A sister has shared the heartbreaking final text message her brother sent before he died from COVID-19.
Kious Jordan Kelly was a nurse who was working in the frontlines of the battle against coronavirus at a New York City hospital, where nearly 1000 people have died.
Mr Kelly was hospitalised on March 17 and died the following Tuesday.

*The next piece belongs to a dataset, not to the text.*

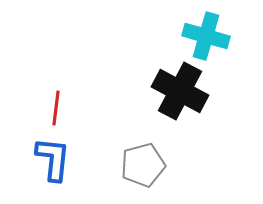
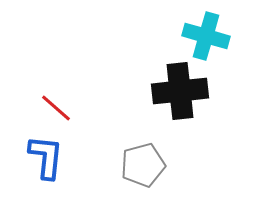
black cross: rotated 34 degrees counterclockwise
red line: rotated 56 degrees counterclockwise
blue L-shape: moved 7 px left, 2 px up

Mr Kelly’s sister, Marya Sherron, told NBC News she believed her brother contracted COVID-19 due to the lack of personal protective equipment (PPE) at his unit in the hospital he was working at.
However, Ms Sherron said her brother was not a victim, but a hero.
She also shared the last text messages the siblings exchanged.
“Anything I can do?” Ms Sherron asked.
“Can’t talk because I choke and can’t breathe,” Mr Kelly responded to his sister. “I love you. Going back to sleep.”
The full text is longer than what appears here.